DESCRIPTION OF THE TASK: Copy out all the records, word for word.

THE DATA:

※ ※ ※

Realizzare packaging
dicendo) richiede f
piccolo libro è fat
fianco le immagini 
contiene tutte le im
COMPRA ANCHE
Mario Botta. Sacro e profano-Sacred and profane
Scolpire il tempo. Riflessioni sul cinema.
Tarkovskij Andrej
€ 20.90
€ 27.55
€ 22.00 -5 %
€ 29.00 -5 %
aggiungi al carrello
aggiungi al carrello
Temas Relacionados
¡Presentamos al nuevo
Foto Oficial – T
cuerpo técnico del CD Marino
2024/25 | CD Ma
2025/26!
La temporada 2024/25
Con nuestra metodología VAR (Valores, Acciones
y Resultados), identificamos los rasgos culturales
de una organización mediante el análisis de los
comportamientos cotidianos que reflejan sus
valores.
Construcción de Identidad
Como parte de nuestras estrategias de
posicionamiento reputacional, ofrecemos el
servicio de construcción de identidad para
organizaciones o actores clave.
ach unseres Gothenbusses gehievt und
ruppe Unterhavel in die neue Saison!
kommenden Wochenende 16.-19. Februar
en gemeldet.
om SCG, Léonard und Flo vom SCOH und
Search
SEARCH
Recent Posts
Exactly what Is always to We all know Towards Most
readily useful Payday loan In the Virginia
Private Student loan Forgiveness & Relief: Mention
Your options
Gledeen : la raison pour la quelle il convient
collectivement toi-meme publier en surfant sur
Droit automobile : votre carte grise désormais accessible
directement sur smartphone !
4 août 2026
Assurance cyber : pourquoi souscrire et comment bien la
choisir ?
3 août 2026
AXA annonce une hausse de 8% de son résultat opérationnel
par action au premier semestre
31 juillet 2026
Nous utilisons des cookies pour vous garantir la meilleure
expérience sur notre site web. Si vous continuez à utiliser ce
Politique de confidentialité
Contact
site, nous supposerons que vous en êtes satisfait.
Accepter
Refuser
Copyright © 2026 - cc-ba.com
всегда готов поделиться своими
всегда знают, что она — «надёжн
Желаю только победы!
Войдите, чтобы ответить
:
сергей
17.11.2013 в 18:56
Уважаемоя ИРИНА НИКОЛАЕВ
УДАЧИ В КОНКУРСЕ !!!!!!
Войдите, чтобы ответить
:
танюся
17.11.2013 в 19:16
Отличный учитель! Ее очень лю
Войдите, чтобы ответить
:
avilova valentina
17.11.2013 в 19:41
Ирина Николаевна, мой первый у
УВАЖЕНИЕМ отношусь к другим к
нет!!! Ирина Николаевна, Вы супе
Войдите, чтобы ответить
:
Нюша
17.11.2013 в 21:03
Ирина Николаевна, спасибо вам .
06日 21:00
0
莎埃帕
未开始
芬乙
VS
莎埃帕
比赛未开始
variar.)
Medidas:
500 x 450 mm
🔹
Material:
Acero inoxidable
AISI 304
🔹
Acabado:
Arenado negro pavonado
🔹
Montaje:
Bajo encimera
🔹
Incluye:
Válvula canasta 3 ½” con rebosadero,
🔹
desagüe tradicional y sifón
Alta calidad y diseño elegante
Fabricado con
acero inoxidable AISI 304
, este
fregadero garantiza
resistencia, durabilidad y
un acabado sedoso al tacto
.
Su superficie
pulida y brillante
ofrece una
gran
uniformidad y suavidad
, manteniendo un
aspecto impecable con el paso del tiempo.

※ ※ ※

RESULT FOR THIS TASK:
Realizzare packaging
dicendo) richiede f
piccolo libro è fat
fianco le immagini 
contiene tutte le im
COMPRA ANCHE
Mario Botta. Sacro e profano-Sacred and profane
Scolpire il tempo. Riflessioni sul cinema.
Tarkovskij Andrej
€ 20.90
€ 27.55
€ 22.00 -5 %
€ 29.00 -5 %
aggiungi al carrello
aggiungi al carrello
Temas Relacionados
¡Presentamos al nuevo
Foto Oficial – T
cuerpo técnico del CD Marino
2024/25 | CD Ma
2025/26!
La temporada 2024/25
Con nuestra metodología VAR (Valores, Acciones
y Resultados), identificamos los rasgos culturales
de una organización mediante el análisis de los
comportamientos cotidianos que reflejan sus
valores.
Construcción de Identidad
Como parte de nuestras estrategias de
posicionamiento reputacional, ofrecemos el
servicio de construcción de identidad para
organizaciones o actores clave.
ach unseres Gothenbusses gehievt und
ruppe Unterhavel in die neue Saison!
kommenden Wochenende 16.-19. Februar
en gemeldet.
om SCG, Léonard und Flo vom SCOH und
Search
SEARCH
Recent Posts
Exactly what Is always to We all know Towards Most
readily useful Payday loan In the Virginia
Private Student loan Forgiveness & Relief: Mention
Your options
Gledeen : la raison pour la quelle il convient
collectivement toi-meme publier en surfant sur
Droit automobile : votre carte grise désormais accessible
directement sur smartphone !
4 août 2026
Assurance cyber : pourquoi souscrire et comment bien la
choisir ?
3 août 2026
AXA annonce une hausse de 8% de son résultat opérationnel
par action au premier semestre
31 juillet 2026
Nous utilisons des cookies pour vous garantir la meilleure
expérience sur notre site web. Si vous continuez à utiliser ce
Politique de confidentialité
Contact
site, nous supposerons que vous en êtes satisfait.
Accepter
Refuser
Copyright © 2026 - cc-ba.com
всегда готов поделиться своими
всегда знают, что она — «надёжн
Желаю только победы!
Войдите, чтобы ответить
:
сергей
17.11.2013 в 18:56
Уважаемоя ИРИНА НИКОЛАЕВ
УДАЧИ В КОНКУРСЕ !!!!!!
Войдите, чтобы ответить
:
танюся
17.11.2013 в 19:16
Отличный учитель! Ее очень лю
Войдите, чтобы ответить
:
avilova valentina
17.11.2013 в 19:41
Ирина Николаевна, мой первый у
УВАЖЕНИЕМ отношусь к другим к
нет!!! Ирина Николаевна, Вы супе
Войдите, чтобы ответить
:
Нюша
17.11.2013 в 21:03
Ирина Николаевна, спасибо вам .
06日 21:00
0
莎埃帕
未开始
芬乙
VS
莎埃帕
比赛未开始
variar.)
Medidas:
500 x 450 mm
🔹
Material:
Acero inoxidable
AISI 304
🔹
Acabado:
Arenado negro pavonado
🔹
Montaje:
Bajo encimera
🔹
Incluye:
Válvula canasta 3 ½” con rebosadero,
🔹
desagüe tradicional y sifón
Alta calidad y diseño elegante
Fabricado con
acero inoxidable AISI 304
, este
fregadero garantiza
resistencia, durabilidad y
un acabado sedoso al tacto
.
Su superficie
pulida y brillante
ofrece una
gran
uniformidad y suavidad
, manteniendo un
aspecto impecable con el paso del tiempo.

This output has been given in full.